First step: let’s load in the data and required packages. The dataset we’ll use is the standard McMurray & Jongman dataset of fricative and vowel measures.

library(tidyverse)

mcm <- read_csv("/Users/Thomas/Library/CloudStorage/OneDrive-YorkUniversity/LING 3300/Datasets/McMurrayJongmanFricativeAcoustics.csv")

Correlation

Correlations measure the strength of association between two variables. Several types of correlation exist; in this course, we have mainly discussed the most common type, which is Pearson’s correlation. Pearson’s correlation measures the strength to which two continuous variables are linearly related to each other. Correlations range from -1 to +1, with 0 indicating no relationship between the two variables, +1 indicating a perfect positive relationship, and -1, a perfect negative relationship.

The research hypothesis involves a statement that there exists a relationship between the two variables (r ≠ 0); the null hypothesis involves a statement that no relationship exists between the two variables (r = 0).

As an example, let’s consider some of the vowel measures in this dataset. While the Midterm and Assignment 2 have focused on the measures of fricative acoustics, this dataset also contains measurements of the vowels uttered just after each fricative. Let’s consider the difference between talker mean vowel duration for /a/ and /i/. With the correlation, we can ask whether the relationship between these means is predictable. That is, if a talker’s mean vowel duration for /a/ is long, is that talker’s mean for /i/ also long? This would be a positive correlation.

Let’s first process our data so we have the by-speaker, by-vowel means of the vowel duration.

spkr_vowel_means <- mcm %>% 
  group_by(Talker, Vowel) %>% 
  summarise(mean = mean(dur_v, na.rm = T)) # Can remove NAs from consideration this way, or use na.omit()

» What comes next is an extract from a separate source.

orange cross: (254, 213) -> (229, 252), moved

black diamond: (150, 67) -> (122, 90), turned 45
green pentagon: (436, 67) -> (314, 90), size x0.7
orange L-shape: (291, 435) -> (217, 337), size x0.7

## `summarise()` has regrouped the output.
## ℹ Summaries were computed grouped by Talker and Vowel.
## ℹ Output is grouped by Talker.
## ℹ Use `summarise(.groups = "drop_last")` to silence this message.
## ℹ Use `summarise(.by = c(Talker, Vowel))` for per-operation grouping
##   (`?dplyr::dplyr_by`) instead.

spkr_means_ai <- subset(spkr_vowel_means, Vowel == "a" | Vowel == "i") # Just look at /a/ and /i/

spkr_means_ai <- pivot_wider(spkr_means_ai, 
            names_from = Vowel, 
            values_from = mean)

Just from eyeballing this dataframe, it seems like /a/ is pretty consistently longer than /i/. This makes sense based on what we know about vowel-intrinsic duration: pronouncing lower vowels requires your jaw to open wider than for high vowels, so it takes longer for us to produce /a/ than /i/. We can carry out a quick t-test to see if this is indeed true.

t.test(spkr_means_ai$a, spkr_means_ai$i, paired = T)

## 
##  Paired t-test
## 
## data:  spkr_means_ai$a and spkr_means_ai$i
## t = 17.841, df = 19, p-value = 2.512e-13
## alternative hypothesis: true mean difference is not equal to 0
## 95 percent confidence interval:
##  37.31523 47.23393
## sample estimates:
## mean difference 
##        42.27458

Yep, looks like /a/ is on average 42 ms longer than /i/, and this difference is significant (p < 0.001). Let’s now create a quick visualization to see if we suspect the correlation to be there.

ggplot(spkr_means_ai, aes(x = a, y = i)) + 
  geom_point()

See how those points seem to fall on a straight line? This suggests to us that the relationship between the mean vowel duration of /a/ and mean vowel duration of /i/ is very strong – it’s there! (What’s happening is probably that people have different baseline speech rates, and those who speak more slowly overall will have longer /a/ and longer /i/, while those who speak more quickly will have both shorter /a/ and shorter /i/.)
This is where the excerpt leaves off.